» Items listed in a dataset

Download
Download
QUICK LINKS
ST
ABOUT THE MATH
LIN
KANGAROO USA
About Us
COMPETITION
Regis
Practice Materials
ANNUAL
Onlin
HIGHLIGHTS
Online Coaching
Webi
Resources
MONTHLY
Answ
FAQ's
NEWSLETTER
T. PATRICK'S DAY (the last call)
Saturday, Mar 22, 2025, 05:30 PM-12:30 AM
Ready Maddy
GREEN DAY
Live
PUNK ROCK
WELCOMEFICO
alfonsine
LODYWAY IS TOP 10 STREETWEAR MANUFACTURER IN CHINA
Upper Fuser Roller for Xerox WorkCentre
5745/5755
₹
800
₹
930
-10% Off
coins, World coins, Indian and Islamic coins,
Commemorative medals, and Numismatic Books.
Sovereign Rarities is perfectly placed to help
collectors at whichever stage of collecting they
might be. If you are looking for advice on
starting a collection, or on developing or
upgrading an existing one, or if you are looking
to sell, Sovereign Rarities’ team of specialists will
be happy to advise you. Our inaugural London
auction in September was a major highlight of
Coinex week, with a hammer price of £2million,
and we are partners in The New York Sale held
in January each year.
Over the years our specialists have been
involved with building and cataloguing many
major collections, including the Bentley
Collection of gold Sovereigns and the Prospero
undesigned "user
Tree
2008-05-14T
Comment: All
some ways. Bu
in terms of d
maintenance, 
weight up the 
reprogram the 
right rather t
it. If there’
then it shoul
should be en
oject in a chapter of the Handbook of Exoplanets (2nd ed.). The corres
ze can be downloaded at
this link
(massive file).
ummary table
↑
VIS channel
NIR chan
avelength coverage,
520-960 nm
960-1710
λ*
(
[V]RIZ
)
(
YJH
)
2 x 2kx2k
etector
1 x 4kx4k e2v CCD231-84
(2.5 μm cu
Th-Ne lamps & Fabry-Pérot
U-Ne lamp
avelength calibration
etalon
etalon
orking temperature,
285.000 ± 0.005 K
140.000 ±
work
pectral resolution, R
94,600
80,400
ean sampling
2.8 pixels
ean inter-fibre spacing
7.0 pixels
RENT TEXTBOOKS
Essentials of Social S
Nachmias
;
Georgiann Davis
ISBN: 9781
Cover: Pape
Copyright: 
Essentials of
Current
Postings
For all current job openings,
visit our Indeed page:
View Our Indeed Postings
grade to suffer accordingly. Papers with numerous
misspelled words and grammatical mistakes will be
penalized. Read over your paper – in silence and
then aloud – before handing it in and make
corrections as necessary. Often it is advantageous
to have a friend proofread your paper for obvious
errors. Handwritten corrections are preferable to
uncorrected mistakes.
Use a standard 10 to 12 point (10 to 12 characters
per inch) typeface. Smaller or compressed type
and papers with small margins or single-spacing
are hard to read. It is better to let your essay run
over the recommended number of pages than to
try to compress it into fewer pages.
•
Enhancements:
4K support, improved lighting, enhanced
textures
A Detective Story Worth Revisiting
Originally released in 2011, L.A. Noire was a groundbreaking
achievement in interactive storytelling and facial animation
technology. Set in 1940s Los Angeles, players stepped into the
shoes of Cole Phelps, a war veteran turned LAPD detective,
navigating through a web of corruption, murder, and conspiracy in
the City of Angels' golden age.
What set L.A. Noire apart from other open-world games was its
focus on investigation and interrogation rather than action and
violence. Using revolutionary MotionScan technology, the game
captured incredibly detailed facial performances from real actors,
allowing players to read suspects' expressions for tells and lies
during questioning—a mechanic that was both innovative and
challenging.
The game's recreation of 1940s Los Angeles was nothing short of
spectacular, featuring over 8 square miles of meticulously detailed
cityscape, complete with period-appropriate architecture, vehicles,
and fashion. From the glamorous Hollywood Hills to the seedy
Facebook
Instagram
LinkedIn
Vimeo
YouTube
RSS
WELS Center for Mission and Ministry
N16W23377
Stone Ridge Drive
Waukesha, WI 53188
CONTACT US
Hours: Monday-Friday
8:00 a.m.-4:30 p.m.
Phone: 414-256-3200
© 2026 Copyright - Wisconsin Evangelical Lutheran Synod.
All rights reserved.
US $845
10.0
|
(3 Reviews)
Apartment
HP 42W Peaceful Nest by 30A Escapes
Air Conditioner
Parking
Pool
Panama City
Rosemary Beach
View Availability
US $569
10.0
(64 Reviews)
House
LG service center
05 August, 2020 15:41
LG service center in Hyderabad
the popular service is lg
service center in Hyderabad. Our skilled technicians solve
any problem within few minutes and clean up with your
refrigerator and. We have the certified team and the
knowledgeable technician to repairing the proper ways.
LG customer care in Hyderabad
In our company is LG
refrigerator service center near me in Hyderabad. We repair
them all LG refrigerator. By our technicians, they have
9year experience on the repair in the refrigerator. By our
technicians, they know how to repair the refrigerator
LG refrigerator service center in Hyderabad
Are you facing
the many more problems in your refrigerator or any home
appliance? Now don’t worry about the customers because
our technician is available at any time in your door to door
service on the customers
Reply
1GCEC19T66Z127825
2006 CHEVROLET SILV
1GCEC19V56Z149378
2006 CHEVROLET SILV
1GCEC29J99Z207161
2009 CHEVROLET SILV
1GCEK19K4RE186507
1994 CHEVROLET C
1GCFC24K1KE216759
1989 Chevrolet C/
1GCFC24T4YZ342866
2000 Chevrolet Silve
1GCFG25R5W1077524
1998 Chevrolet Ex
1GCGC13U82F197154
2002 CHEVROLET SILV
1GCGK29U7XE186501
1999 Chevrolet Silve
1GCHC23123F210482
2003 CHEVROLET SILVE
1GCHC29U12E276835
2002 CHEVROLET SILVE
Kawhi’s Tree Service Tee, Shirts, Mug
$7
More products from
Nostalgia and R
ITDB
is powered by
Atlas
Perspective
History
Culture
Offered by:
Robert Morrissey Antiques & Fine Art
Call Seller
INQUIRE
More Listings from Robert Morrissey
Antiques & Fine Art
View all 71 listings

» What you need to do
Your answer should be each line of the data that contains the word "Rarities", copied as it stands.

» Problem solution
Sovereign Rarities is perfectly placed to help
to sell, Sovereign Rarities’ team of specialists will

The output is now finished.